Ce comité se compose de quatre personnes proches du régime. On y retrouve bien sur Awad Ahmed Benawf, le ministre de la Défense, Abdul-Maarouf, le chef d’état-major, Salah Gosh, le chef du service de renseignement et le général Mohamed Hamdan Daglo, alias Hemetti, chef des Janjawid ou Rapid Support Forces (forces d’intervention rapide).

Dans la nuit du mercredi 10 au jeudi 11 avril, les quatre hommes se retrouvent après avoir reçu l’ordre de Béchir de disperser le sit-in par la force. « Il y avait à peu près 200 000 personnes sur la place, devant le QG de l’armée. Ils se sont réunis. Et après discussion, ils sont allés voir Bachir pour lui dire : ‘Mais c’est impossible. Si on tire, il y aura beaucoup de morts. Pas seulement par balles, mais aussi piétinés par les autres’. Ils ont ajouté : ‘On est obligés de vous destituer et de nous constituer en en conseil militaire’. Apparemment, Bachir a dit en arabe « Que Dieu vous bénisse’ », poursuit Rashid Saeed Yagoub.

Détenu à Khartoum

Dans les semaines précédentes, à deux reprises, Omar el-Béchir avait fait allusion à cette remise du pouvoir à l'armée. Un scénario qui s'est déjà produit deux fois dans l’histoire du Soudan. Le seul souci du chef de l'État est alors d'obtenir la garantie qu'il ne sera pas livré à la Cour pénale internationale. Cette garantie, il semble l'avoir eue durant cette nuit historique.

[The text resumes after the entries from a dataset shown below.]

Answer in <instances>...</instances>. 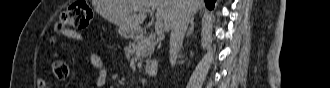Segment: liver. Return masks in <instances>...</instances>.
I'll return each instance as SVG.
<instances>
[{
    "label": "liver",
    "instance_id": "6515ba94",
    "mask_svg": "<svg viewBox=\"0 0 330 88\" xmlns=\"http://www.w3.org/2000/svg\"><path fill=\"white\" fill-rule=\"evenodd\" d=\"M93 4L100 15L119 27L121 35L128 37L146 19L140 9H156V21H163L165 31H170L181 9L189 7L196 13L204 3L203 0H93ZM134 9L140 13L136 14Z\"/></svg>",
    "mask_w": 330,
    "mask_h": 88
}]
</instances>
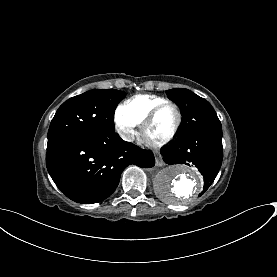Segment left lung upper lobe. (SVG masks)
<instances>
[{
  "mask_svg": "<svg viewBox=\"0 0 277 277\" xmlns=\"http://www.w3.org/2000/svg\"><path fill=\"white\" fill-rule=\"evenodd\" d=\"M166 94L181 110L183 123L179 136L201 129L221 127L216 112L204 98L184 88L170 89Z\"/></svg>",
  "mask_w": 277,
  "mask_h": 277,
  "instance_id": "1",
  "label": "left lung upper lobe"
}]
</instances>
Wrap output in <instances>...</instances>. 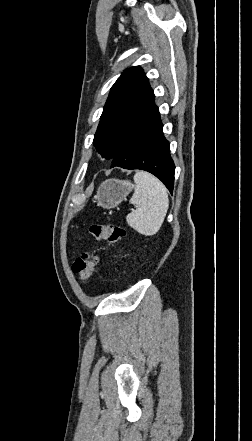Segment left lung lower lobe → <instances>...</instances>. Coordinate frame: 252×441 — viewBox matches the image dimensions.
I'll use <instances>...</instances> for the list:
<instances>
[{
  "label": "left lung lower lobe",
  "mask_w": 252,
  "mask_h": 441,
  "mask_svg": "<svg viewBox=\"0 0 252 441\" xmlns=\"http://www.w3.org/2000/svg\"><path fill=\"white\" fill-rule=\"evenodd\" d=\"M154 98L152 91L146 106L127 131L111 166L148 171L172 193L175 165L170 156L169 142L163 135V124Z\"/></svg>",
  "instance_id": "1"
}]
</instances>
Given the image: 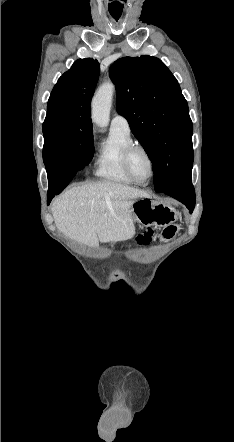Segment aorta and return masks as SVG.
<instances>
[{"instance_id": "762f6f07", "label": "aorta", "mask_w": 234, "mask_h": 442, "mask_svg": "<svg viewBox=\"0 0 234 442\" xmlns=\"http://www.w3.org/2000/svg\"><path fill=\"white\" fill-rule=\"evenodd\" d=\"M114 90V85L106 82L93 97L92 120L99 127L103 128L108 125Z\"/></svg>"}]
</instances>
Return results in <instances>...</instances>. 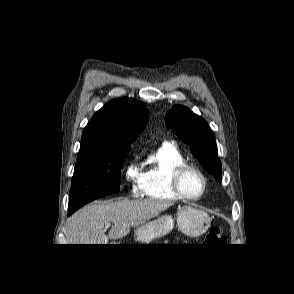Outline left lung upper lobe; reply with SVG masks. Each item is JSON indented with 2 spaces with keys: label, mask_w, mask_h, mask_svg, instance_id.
Returning a JSON list of instances; mask_svg holds the SVG:
<instances>
[{
  "label": "left lung upper lobe",
  "mask_w": 294,
  "mask_h": 294,
  "mask_svg": "<svg viewBox=\"0 0 294 294\" xmlns=\"http://www.w3.org/2000/svg\"><path fill=\"white\" fill-rule=\"evenodd\" d=\"M165 124L189 145L192 154L215 180L221 182L222 168L215 136L205 119L184 106L174 105L165 115Z\"/></svg>",
  "instance_id": "5c2ea615"
}]
</instances>
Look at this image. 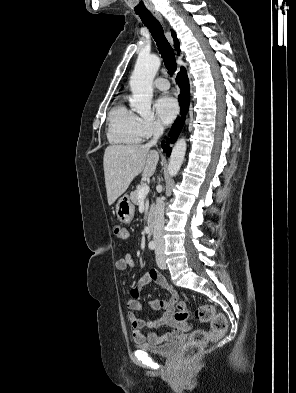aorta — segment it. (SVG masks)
<instances>
[{
    "mask_svg": "<svg viewBox=\"0 0 296 393\" xmlns=\"http://www.w3.org/2000/svg\"><path fill=\"white\" fill-rule=\"evenodd\" d=\"M160 58L156 55L139 54L134 70L130 77V88L132 92L131 105L142 117L152 115L151 103L153 98V80L160 67ZM187 144L185 138L179 139L171 152L168 173L176 176L184 161Z\"/></svg>",
    "mask_w": 296,
    "mask_h": 393,
    "instance_id": "obj_1",
    "label": "aorta"
}]
</instances>
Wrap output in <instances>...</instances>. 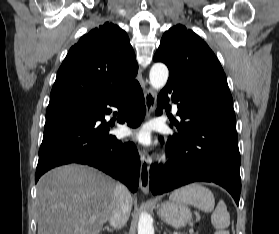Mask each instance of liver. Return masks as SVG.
I'll return each instance as SVG.
<instances>
[{
  "label": "liver",
  "instance_id": "6515ba94",
  "mask_svg": "<svg viewBox=\"0 0 279 234\" xmlns=\"http://www.w3.org/2000/svg\"><path fill=\"white\" fill-rule=\"evenodd\" d=\"M116 185L83 165L47 172L37 185V234H99L110 217Z\"/></svg>",
  "mask_w": 279,
  "mask_h": 234
}]
</instances>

Omar el-Béchir, réticent, quitte alors la réunion. Il comprend que ses heures au pouvoir sont comptées. Selon certaines informations, il serait alors parti de sa résidence vers l'aéroport, où un avion saoudien l'attendait. Mais ultime rebondissement, à la dernière minute, Riyad, qui héberge déjà l'ancien président tunisien, Ben Ali, craint le mandat de la CPI et change d'avis. Le prince héritier saoudien est dans une situation toujours inconfortable et souffre des répercussions de l'assassinat du journaliste Jamal Khashoggi.

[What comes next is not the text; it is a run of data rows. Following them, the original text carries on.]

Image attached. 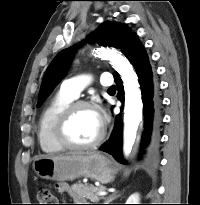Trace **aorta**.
<instances>
[{
  "label": "aorta",
  "instance_id": "aorta-1",
  "mask_svg": "<svg viewBox=\"0 0 200 205\" xmlns=\"http://www.w3.org/2000/svg\"><path fill=\"white\" fill-rule=\"evenodd\" d=\"M96 56L110 61L120 74L125 91L124 107V152L127 153L135 140L139 123L142 121V98L138 77L129 61L117 50L99 48Z\"/></svg>",
  "mask_w": 200,
  "mask_h": 205
}]
</instances>
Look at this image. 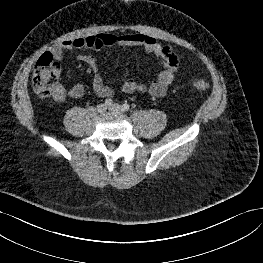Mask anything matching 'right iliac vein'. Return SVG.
I'll use <instances>...</instances> for the list:
<instances>
[{"label": "right iliac vein", "instance_id": "63e3f726", "mask_svg": "<svg viewBox=\"0 0 263 263\" xmlns=\"http://www.w3.org/2000/svg\"><path fill=\"white\" fill-rule=\"evenodd\" d=\"M106 110H107V106H106L105 104H99V105L97 106V111H98L99 113H105Z\"/></svg>", "mask_w": 263, "mask_h": 263}]
</instances>
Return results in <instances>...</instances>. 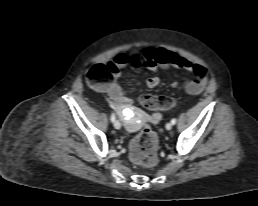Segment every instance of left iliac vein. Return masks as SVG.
Masks as SVG:
<instances>
[{
	"label": "left iliac vein",
	"mask_w": 258,
	"mask_h": 206,
	"mask_svg": "<svg viewBox=\"0 0 258 206\" xmlns=\"http://www.w3.org/2000/svg\"><path fill=\"white\" fill-rule=\"evenodd\" d=\"M172 125H173L172 123H167L165 127H166L167 130H171Z\"/></svg>",
	"instance_id": "obj_1"
}]
</instances>
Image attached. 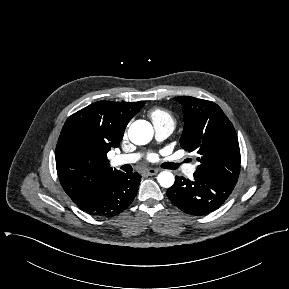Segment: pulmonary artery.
Listing matches in <instances>:
<instances>
[{
  "label": "pulmonary artery",
  "instance_id": "e3ab8cb5",
  "mask_svg": "<svg viewBox=\"0 0 289 289\" xmlns=\"http://www.w3.org/2000/svg\"><path fill=\"white\" fill-rule=\"evenodd\" d=\"M155 135L158 140H163L167 138L174 130V127L171 125H154ZM140 159V154H123L116 155L112 159V164L115 166L135 163ZM196 170V165L190 164L184 167V171L187 175H192Z\"/></svg>",
  "mask_w": 289,
  "mask_h": 289
}]
</instances>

Omar el-Béchir rebrousse chemin alors que les autorités annoncent la fermeture de l'aéroport de Khartoum. Selon nos sources, le chef de l'État se dirige vers sa ferme située à Aylafoun, à 30 kilomètres à l'est de Khartoum. Une ville où plusieurs hauts dignitaires de l'ancien régime aussi leurs résidences secondaires. « Ici, il se sentait toujours en sécurité », assure un opposant. Selon la chaîne Sky-news arabe, c’est pourtant à Aylafoun que le général Mohmad Othmane vient l’arrêter.

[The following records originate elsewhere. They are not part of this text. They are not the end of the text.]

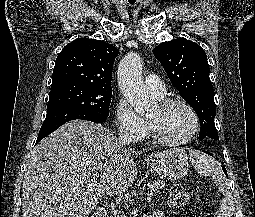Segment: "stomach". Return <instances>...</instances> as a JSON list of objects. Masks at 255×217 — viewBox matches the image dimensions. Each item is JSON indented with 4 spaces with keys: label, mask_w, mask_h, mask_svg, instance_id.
<instances>
[{
    "label": "stomach",
    "mask_w": 255,
    "mask_h": 217,
    "mask_svg": "<svg viewBox=\"0 0 255 217\" xmlns=\"http://www.w3.org/2000/svg\"><path fill=\"white\" fill-rule=\"evenodd\" d=\"M147 164L162 178L179 180L188 171V157L181 148H171L151 155L146 159Z\"/></svg>",
    "instance_id": "obj_1"
}]
</instances>
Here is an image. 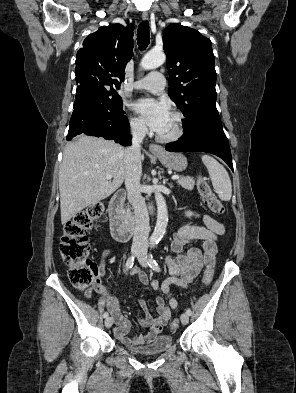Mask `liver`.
<instances>
[{"mask_svg": "<svg viewBox=\"0 0 296 393\" xmlns=\"http://www.w3.org/2000/svg\"><path fill=\"white\" fill-rule=\"evenodd\" d=\"M124 148L114 141L80 135L66 145L59 170L61 222L112 195L125 180ZM144 155L140 154V161ZM111 174L113 180H107Z\"/></svg>", "mask_w": 296, "mask_h": 393, "instance_id": "1", "label": "liver"}]
</instances>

Désormais, le chef du conseil militaire soudanais indique que le président est en détention dans un lieu sûr, sans plus de précision. Des sources militaires précises à des médias régionaux qu’Omar el-Béchir serait en résidence surveillée dans une maison d'hôte située à l'intérieur même d’un complexe militaire à Khartoum.